The researchers take sputum samples from ex-smokers and use DNA chips to analyze which genes are active in the lung cells. By comparing the genetic profile of these damaged cells to profiles from both healthy and cancerous lung cells, Tockman hopes to find the fingerprint that indicates a cancer is just about to form. In the future a patient at risk for lung cancer might take a simple DNA-chip-based test for this genetic fingerprint each time he went for his regular checkup.
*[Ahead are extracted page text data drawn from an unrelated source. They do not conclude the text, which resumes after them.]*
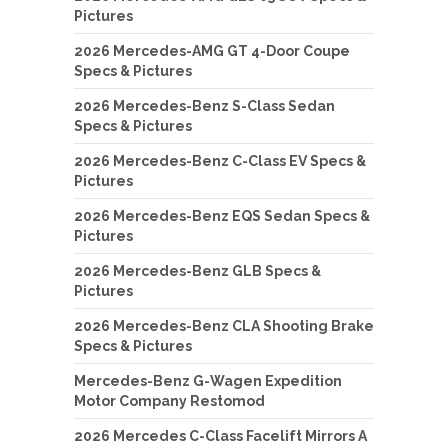
Pictures
2026 Mercedes-AMG GT 4-Door Coupe
Specs & Pictures
2026 Mercedes-Benz S-Class Sedan
Specs & Pictures
2026 Mercedes-Benz C-Class EV Specs &
Pictures
2026 Mercedes-Benz EQS Sedan Specs &
Pictures
2026 Mercedes-Benz GLB Specs &
Pictures
2026 Mercedes-Benz CLA Shooting Brake
Specs & Pictures
Mercedes-Benz G-Wagen Expedition
Motor Company Restomod
2026 Mercedes C-Class Facelift Mirrors A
That’s a few years in the future, but the initial payoff of DNA chips in detecting cancer may come even sooner. Researchers are already using the chips to identify telltale proteins that can be detected by conventional cancer-screening tools. “If a cancer has one hundred uniquely expressed genes,” explains Mohan Iyer, the vice president of business development at Santa Clara, CAbased diaDexus, “the home run hit is to find one [of the proteins those genes code for] that can be used in a simple blood test to screen individuals for cancer.” If a protein were found to be unique to a certain cancer, says Iyer, standard hospital equipment could easily detect it in a blood sample.
With DNA-chip tools now helping to identify the proteins associated with breast, lung, colon and ovarian cancer, to name a few, Incyte Genomics, Corning and a handful of other companies are developing new protein-based screening methods for diagnosis of the diseases. These new tests should begin to reach diagnostic laboratories in the next two years or so.